[ClusterLabs] Problem with stonith and starting services

Wed Jul 12 15:16:49 UTC 2017

> El 6 jul 2017, a las 17:34, Ken Gaillot <kgaillot at redhat.com> escribió:
> 
> On 07/06/2017 10:27 AM, Cesar Hernandez wrote:
>> 
>>> 
>>> It looks like a bug when the fenced node rejoins quickly enough that it
>>> is a member again before its fencing confirmation has been sent. I know
>>> there have been plenty of clusters with nodes that quickly reboot and
>>> slow fencing devices, so that seems unlikely, but I don't see another
>>> explanation.
>>> 
>> 
>> Could it be caused if node 2 becomes rebooted and alive before the stonith script has finished?
> 
> That *shouldn't* cause any problems, but I'm not sure what's happening
> in this case.

So, this was the cause for the problem...
Before the two servers I have now, I've made other 3 cluster installations with a different internet hosting provider. Using that provider, a machine lasted more than 2 minutes to reboot using the fencing script (slow boot process and slow remote api to respond)
So I added a "sleep 90" before the end of the script and it always worked perfectly.

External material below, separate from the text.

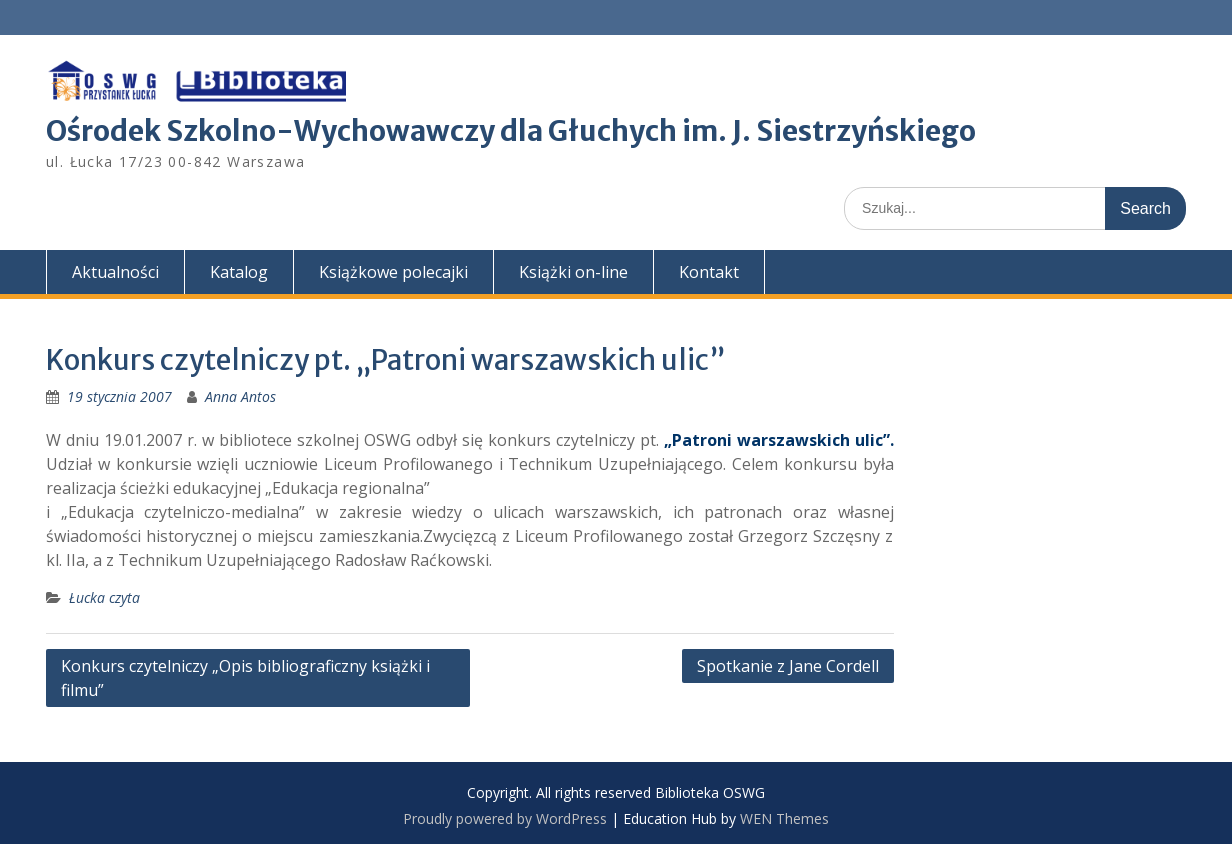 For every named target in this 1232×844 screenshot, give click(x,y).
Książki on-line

Now, with a different provider, I used the same script, just changing the remote api for the provider api. In this case, a machine lasts aprox 10 seconds to do a full reboot, and also the api is faster (just 2 or 3 seconds to respond).
So the machine was up again in less than 20 seconds. 

I suppose the problem comes when the node (node2 for example) that has been rebooted sees that node1 is still waiting for the fencing script to finish (due to the sleep 90) and it just becomes confused and exits pacemaker.

I changed that sleep 90 for a sleep 5 and it hasn't happened again

Thanks a lot to everyone for the help

Cheers
Cesar